Perhaps the most useful way of looking at Cramer’s pictures is, in fact, as abstracts – a deeply perverse thing to say, given that they offer so much information, so many ways of reading. One is as a photographic equivalent of Action Painting, where the work’s making becomes its own subject. I am looking at an image of path of ground elder, which required Cramer to sit in a rain-soaked wood for weeks until the precise moment of light and colour he’d been waiting for arrived. This hardship pales beside those of his mountain shots, which involved long exposures in barren places. And these in turn seem cushy next to his seascapes, made underwater rather than on top of it, in poor light and buffeting currents. Yet Cramer insists that these are not “extreme sports photographs”, that, on the contrary, the story of their making has nothing to do with what they are; that the image itself is prime, and just happened to be found on the top of a mountain or the bottom of the sea. Equally, given their propensity to be read as landscapes, one imagines Cramer’s photographs to be descriptive, locative and German. And yet this rain-soaked wood was in Scotland, that sea floor off the coast of Cyprus, this mountain in Caiifornia.
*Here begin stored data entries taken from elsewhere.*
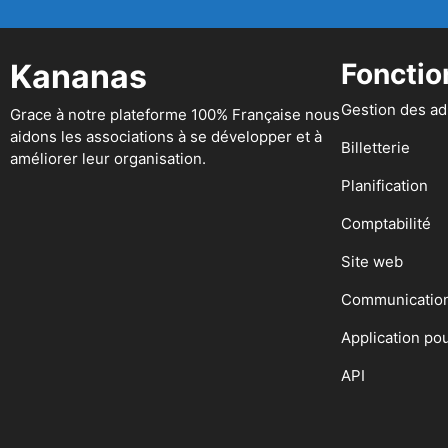
Kananas
Fonctio
Gestion des a
Grace à notre plateforme 100% Française nous
aidons les associations à se développer et à
Billetterie
améliorer leur organisation.
Planification
Comptabilité
Site web
Communicatio
Application po
API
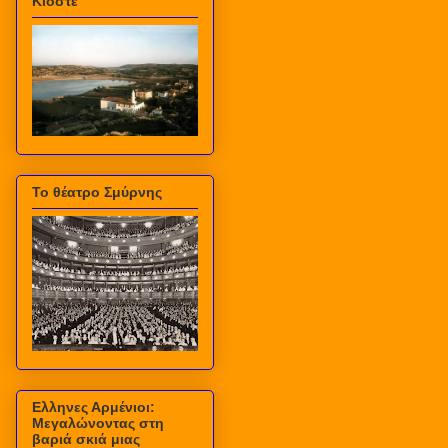
Κιόστε
Το θέατρο Σμύρνης
Ελληνες Αρμένιοι:
Μεγαλώνοντας στη
βαριά σκιά μιας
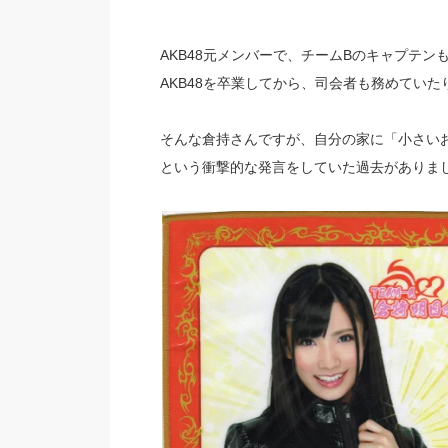
AKB48元メンバーで、チームBのキャプテ
AKB48を卒業してから、司会者も務めてい
そんな倉持さんですが、自分の家に「小さい
という衝撃的な発言をしていた過去がありま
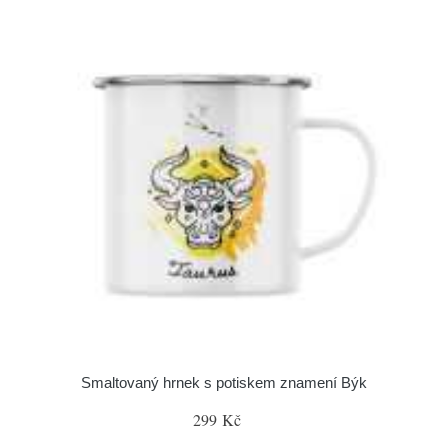
Smaltovaný hrnek s potiskem znamení Býk
299 Kč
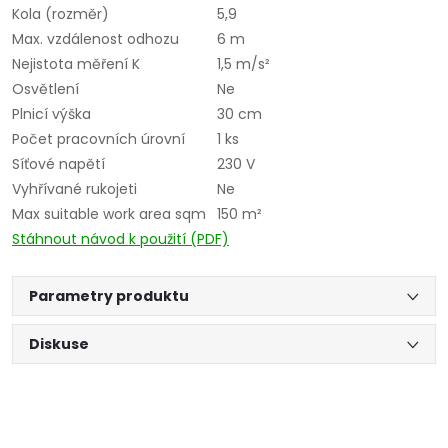
Kola (rozměr)
5,9
Max. vzdálenost odhozu
6 m
Nejistota měření K
1,5 m/s²
Osvětlení
Ne
Plnicí výška
30 cm
Počet pracovních úrovní
1 ks
Síťové napětí
230 V
Vyhřívané rukojeti
Ne
Max suitable work area sqm
150 m²
Stáhnout návod k použití (PDF)
Parametry produktu
Diskuse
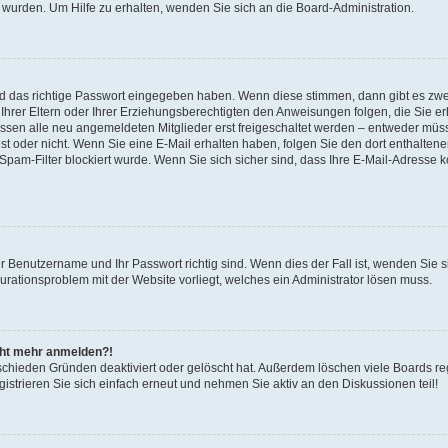
 wurden. Um Hilfe zu erhalten, wenden Sie sich an die Board-Administration.
nd das richtige Passwort eingegeben haben. Wenn diese stimmen, dann gibt es zw
Ihrer Eltern oder Ihrer Erziehungsberechtigten den Anweisungen folgen, die Sie erh
üssen alle neu angemeldeten Mitglieder erst freigeschaltet werden – entweder müsse
 ist oder nicht. Wenn Sie eine E-Mail erhalten haben, folgen Sie den dort enthalte
pam-Filter blockiert wurde. Wenn Sie sich sicher sind, dass Ihre E-Mail-Adresse 
hr Benutzername und Ihr Passwort richtig sind. Wenn dies der Fall ist, wenden Sie
gurationsproblem mit der Website vorliegt, welches ein Administrator lösen muss.
icht mehr anmelden?!
schieden Gründen deaktiviert oder gelöscht hat. Außerdem löschen viele Boards reg
strieren Sie sich einfach erneut und nehmen Sie aktiv an den Diskussionen teil!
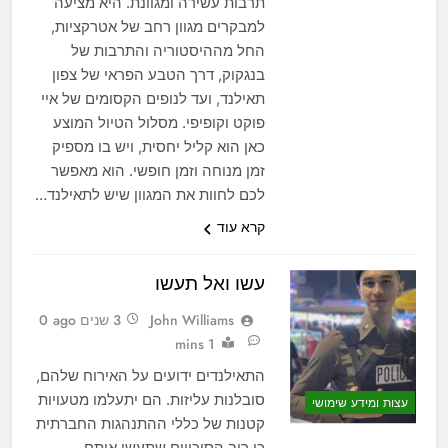
תרבות עשירה ומגוונת. היא מציעה
למבקרים מגוון רחב של אטרקציות,
החל מההיסטוריה והתרבות של
בנגקוק, דרך הטבע הפראי של צפון
תאילנד, ועד לנופים הקסומים של איי
פוקט וקופיפי. מסלול הטיול המוצע
כאן הוא קליל יחסית, ויש בו מספיק
זמן מנוחה וזמן חופשי. הוא מאפשר
לכם לחוות את המגוון שיש לתאילנד…
קרא עוד
עשו ואל תעשו
John Williams
3 שנים ago
0
1 mins
התאילנדים ידועים על האירוח שלהם,
סובלנות עליזות. הם יתעלמו מטעויות
עצות ומידע שימושי
קטנות של כללי ההתנהגות החברתית
כי רוב הסיכויים שתעשו אותם.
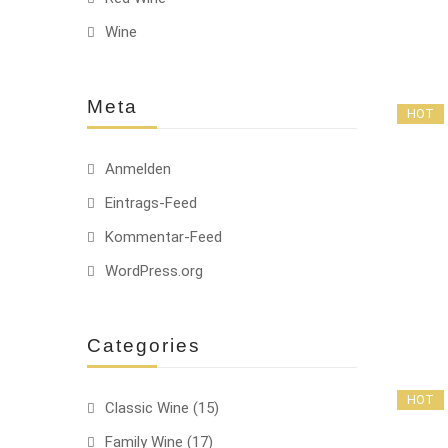
Wine
Meta
HOT
Anmelden
Eintrags-Feed
Kommentar-Feed
WordPress.org
Categories
HOT
Classic Wine
(15)
Family Wine
(17)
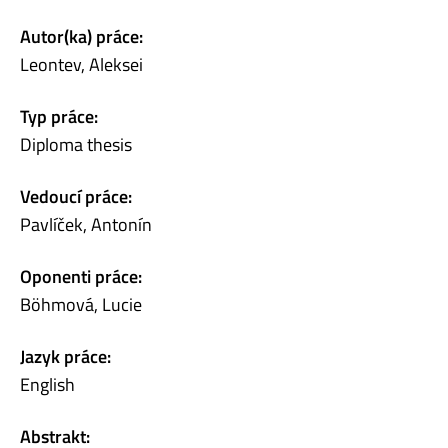
Autor(ka) práce:
Leontev, Aleksei
Typ práce:
Diploma thesis
Vedoucí práce:
Pavlíček, Antonín
Oponenti práce:
Böhmová, Lucie
Jazyk práce:
English
Abstrakt:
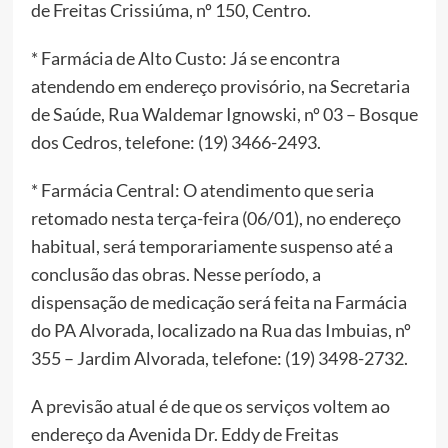
de Freitas Crissiúma, nº 150, Centro.
* Farmácia de Alto Custo: Já se encontra
atendendo em endereço provisório, na Secretaria
de Saúde, Rua Waldemar Ignowski, nº 03 – Bosque
dos Cedros, telefone: (19) 3466-2493.
* Farmácia Central: O atendimento que seria
retomado nesta terça-feira (06/01), no endereço
habitual, será temporariamente suspenso até a
conclusão das obras. Nesse período, a
dispensação de medicação será feita na Farmácia
do PA Alvorada, localizado na Rua das Imbuias, nº
355 – Jardim Alvorada, telefone: (19) 3498-2732.
A previsão atual é de que os serviços voltem ao
endereço da Avenida Dr. Eddy de Freitas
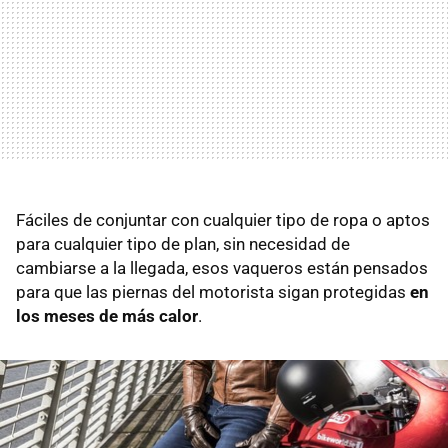
Fáciles de conjuntar con cualquier tipo de ropa o aptos
para cualquier tipo de plan, sin necesidad de
cambiarse a la llegada, esos vaqueros están pensados
para que las piernas del motorista sigan protegidas
en
los meses de más calor
.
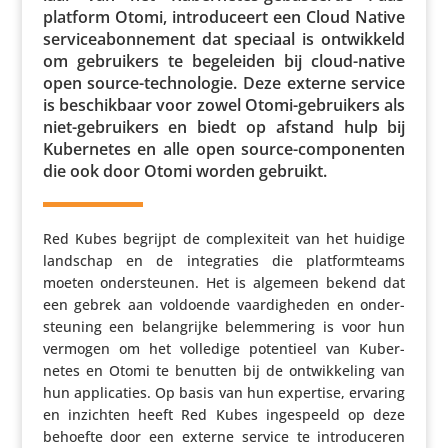
platform Otomi, intro­du­ceert een Cloud Native
servi­ce­a­bon­ne­ment dat speciaal is ontwik­keld
om gebrui­kers te bege­leiden bij cloud-native
open source-tech­no­logie. Deze externe service
is beschik­baar voor zowel Otomi-gebrui­kers als
niet-gebrui­kers en biedt op afstand hulp bij
Kuber­netes en alle open source-compo­nenten
die ook door Otomi worden gebruikt.
Red Kubes begrijpt de complexi­teit van het huidige
landschap en de inte­gra­ties die plat­form­teams
moeten onder­steunen. Het is algemeen bekend dat
een gebrek aan voldoende vaar­dig­heden en onder­
steu­ning een belang­rijke belem­me­ring is voor hun
vermogen om het volledige poten­tieel van Kuber­
netes en Otomi te benutten bij de ontwik­ke­ling van
hun appli­ca­ties. Op basis van hun expertise, ervaring
en inzichten heeft Red Kubes inge­speeld op deze
behoefte door een externe service te intro­du­ceren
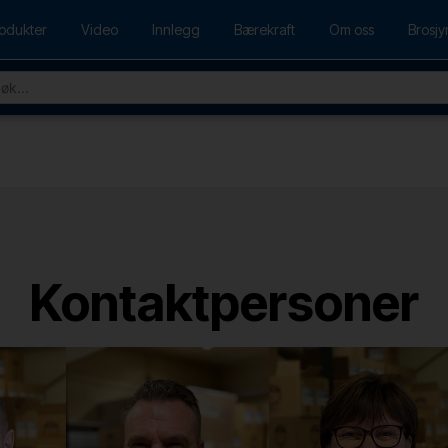
odukter
Video
Innlegg
Bærekraft
Om oss
Brosjy
Kontaktpersoner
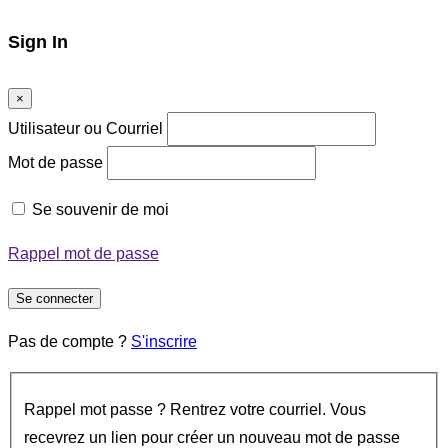
Sign In
×
Utilisateur ou Courriel
Mot de passe
Se souvenir de moi
Rappel mot de passe
Se connecter
Pas de compte ?
S'inscrire
Rappel mot passe ? Rentrez votre courriel. Vous
recevrez un lien pour créer un nouveau mot de passe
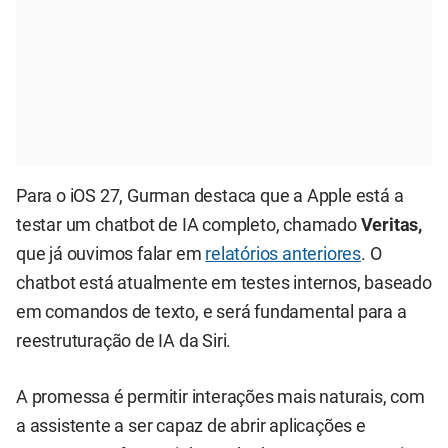
Para o iOS 27, Gurman destaca que a Apple está a
testar um chatbot de IA completo, chamado
Veritas,
que já ouvimos falar em
relatórios anteriores
. O
chatbot está atualmente em testes internos, baseado
em comandos de texto, e será fundamental para a
reestruturação de IA da Siri.
A promessa é permitir interações mais naturais, com
a assistente a ser capaz de abrir aplicações e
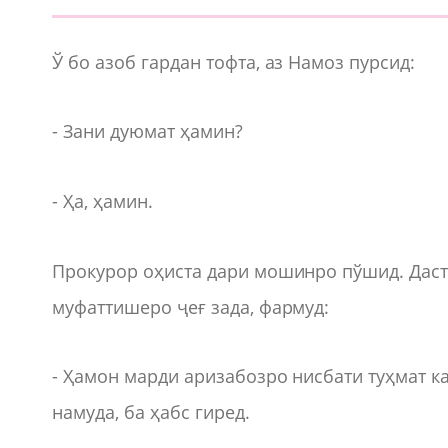
Ў бо азоб гардан тофта, аз Намоз пурсид:
- Зани дуюмат ҳамин?
- Ҳа, ҳамин.
Прокурор оҳиста дари мошинро пўшид. Даст
муфаттишеро ҷеғ зада, фармуд:
- Ҳамон марди аризабозро нисбати туҳмат к
намуда, ба ҳабс гиред.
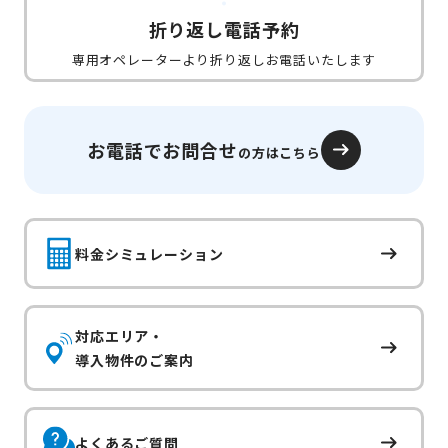
折り返し電話予約
専用オペレーターより折り返しお電話いたします
お電話でお問合せ
の方はこちら
料金シミュレーション
対応エリア・
導入物件のご案内
よくあるご質問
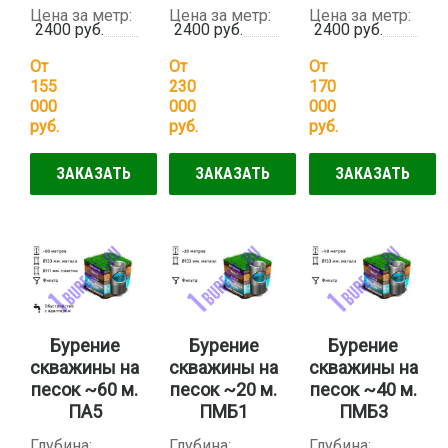
Цена за метр:
Цена за метр:
Цена за метр:
2400 руб.
2400 руб.
2400 руб.
От
От
От
155
230
170
000
000
000
руб.
руб.
руб.
ЗАКАЗАТЬ
ЗАКАЗАТЬ
ЗАКАЗАТЬ
Бурение
Бурение
Бурение
скважины на
скважины на
скважины на
песок ~60 м.
песок ~20 м.
песок ~40 м.
ПА5
ПМБ1
ПМБ3
Глубина:
Глубина:
Глубина:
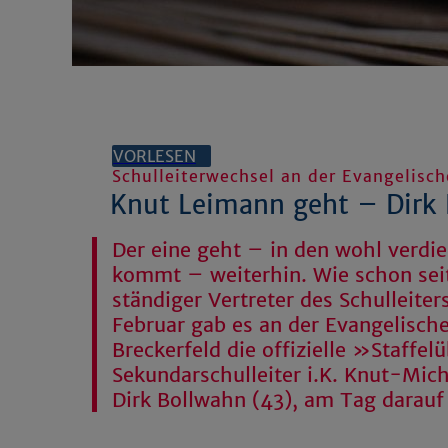
VORLESEN
Schulleiterwechsel an der Evangelisc
Knut Leimann geht – Dirk
Der eine geht – in den wohl verdi
kommt – weiterhin. Wie schon seit
ständiger Vertreter des Schulleiter
Februar gab es an der Evangelisch
Breckerfeld die offizielle »Staffe
Sekundarschulleiter i.K. Knut-Mich
Dirk Bollwahn (43), am Tag darauf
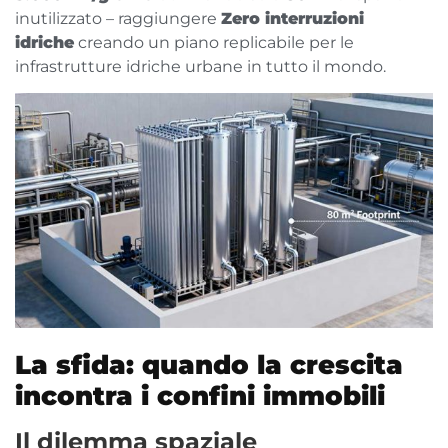
inutilizzato – raggiungere
Zero interruzioni
idriche
creando un piano replicabile per le
infrastrutture idriche urbane in tutto il mondo.
La sfida: quando la crescita
incontra i confini immobili
Il dilemma spaziale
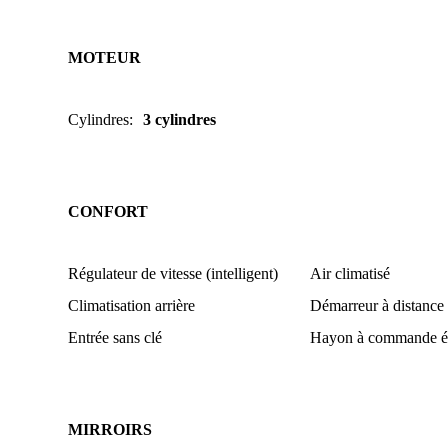
MOTEUR
Cylindres
:
3 cylindres
CONFORT
Régulateur de vitesse (intelligent)
Air climatisé
Climatisation arrière
Démarreur à distance
Entrée sans clé
Hayon à commande él
MIRROIRS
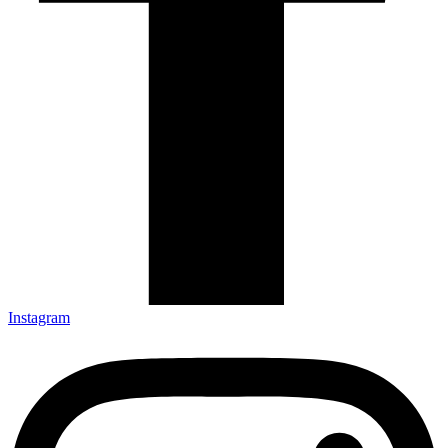
Instagram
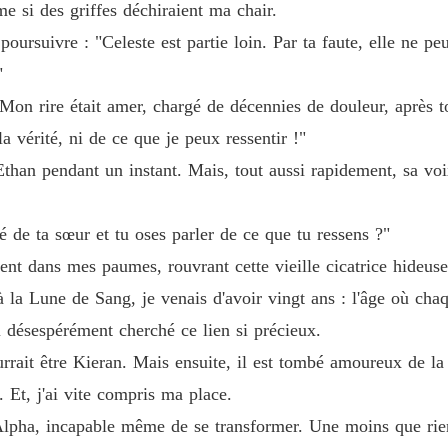
 si des griffes déchiraient ma chair.
Chapitr
poursuivre : "Celeste est partie loin. Par ta faute, elle ne pe
"
 Mon rire était amer, chargé de décennies de douleur, après t
a vérité, ni de ce que je peux ressentir !"
Chapitr
 Ethan pendant un instant. Mais, tout aussi rapidement, sa 
Chapit
é de ta sœur et tu oses parler de ce que tu ressens ?"
t dans mes paumes, rouvrant cette vieille cicatrice hideuse
Chapit
 la Lune de Sang, je venais d'avoir vingt ans : l'âge où ch
ai désespérément cherché ce lien si précieux.
Chapitr
rrait être Kieran. Mais ensuite, il est tombé amoureux de la p
 Et, j'ai vite compris ma place.
Chapitr
 l'Alpha, incapable même de se transformer. Une moins que 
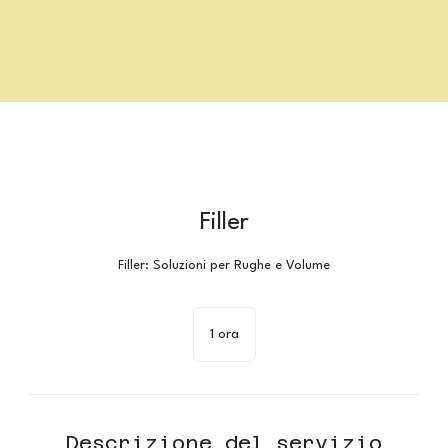
Filler
Filler: Soluzioni per Rughe e Volume
1 ora
1
o
r
Descrizione del servizio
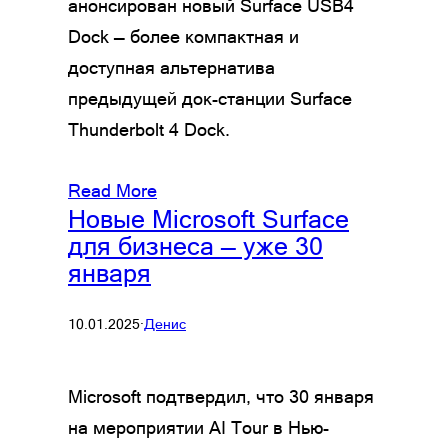
анонсирован новый Surface USB4
Dock — более компактная и
доступная альтернатива
предыдущей док-станции Surface
Thunderbolt 4 Dock.
Read More
Новые Microsoft Surface
для бизнеса — уже 30
января
10.01.2025
·
Денис
Microsoft подтвердил, что 30 января
на мероприятии AI Tour в Нью-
So, images shot through with story and place, but which demand we ignore both place and story. This is what we are, they say, but what are we? Without the statement, there would be no question. Cramer owns up to a fondness for Morandi and it’s easy to see why. If we couldn’t read
Morandis as bottles on a shelf, we wouldn’t see that the last thing they are is shelves of bottles. Unless we recognise in Cramer’s photographs all the things they might be, we can not begin to see what they are. You might say this was true of photography itself. Cameras may not lie, but photography informs by withholding information; or, if you prefer, by lying. In three dimensions, in real life, the eye works differently. As our gaze travels into a wood, it records infinite degrees of truth, of facts more or less revealed by light and distance. In the flattened perspective of a photograph, the world divides in two: the lit and the unlit, the hidden and the seen. The unvaryingly deep perspective of Cramer’s woodland shots invites us in even as their patchwork surface – light and dark, insistently flat – repels us. His work finds the photographic equivalent of sculptural contrapposto, a moment of balance that would be lost if it moved an inch either way.
A touch more narrative, mehr Licht, a hint of the author and we would be looking at Neo-Romantic landscapes. A touch less and we would be faced with a bucolic Neo-Geo, the natural world resolved into abstraction. And as with photography, so with Cramer. For the white branches of his woods to read as white branches, they have to be seen against darkness. There is no truth without the withholding of truth, no revelation without obscurity.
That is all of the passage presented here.